O apresentador da noite contou que assistiu “O Corte” pela primeira vez assim que o longa foi lançado no Brasil.
— Foi em 2006. Apesar de este filme ter sido lançado em 2005, só chegou aqui no Brasil no ano seguinte. E esta primeira vez que assisti foi num cinema, no Rio de Janeiro. Lembro que foi uma surpresa. Saí um pouco impressionado do cinema, principalmente por conta dessa questão da comédia, pois este tipo de humor negro me agrada mais. Assistir a um filme que tem assassinato e coisas pesadas e conseguir rir disso, me deixou muito impressionado.
Felipe Fernandes falou, ainda, que enxerga “O Corte” como uma grande crítica.

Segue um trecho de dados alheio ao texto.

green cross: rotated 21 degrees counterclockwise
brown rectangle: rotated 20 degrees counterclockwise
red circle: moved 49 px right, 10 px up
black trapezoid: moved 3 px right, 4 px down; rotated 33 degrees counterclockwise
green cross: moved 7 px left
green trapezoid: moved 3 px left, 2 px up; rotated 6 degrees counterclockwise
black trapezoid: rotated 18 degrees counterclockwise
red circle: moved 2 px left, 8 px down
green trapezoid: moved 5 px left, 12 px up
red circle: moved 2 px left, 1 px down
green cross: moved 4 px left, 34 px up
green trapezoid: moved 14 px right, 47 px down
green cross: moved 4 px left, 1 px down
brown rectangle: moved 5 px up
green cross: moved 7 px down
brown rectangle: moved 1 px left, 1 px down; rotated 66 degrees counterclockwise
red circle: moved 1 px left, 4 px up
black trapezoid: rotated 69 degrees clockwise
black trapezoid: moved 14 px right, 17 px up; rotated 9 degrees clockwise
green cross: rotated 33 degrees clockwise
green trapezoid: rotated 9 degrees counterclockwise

— E isso em relação ao capitalismo. A maioria dos filmes de Costa-Gravas faz alguma crítica a algo da sociedade. Este longa, que é uma produção francesa, critica o capitalismo com a história desse cara que perde o emprego e, mesmo com um currículo muito bom, permanece na mesma situação por dois anos. É um filme que gosto muito, que credito que pouca gente da região tenha visto e que, com certeza, quem for ao Cineclube assistir vai gostar bastante.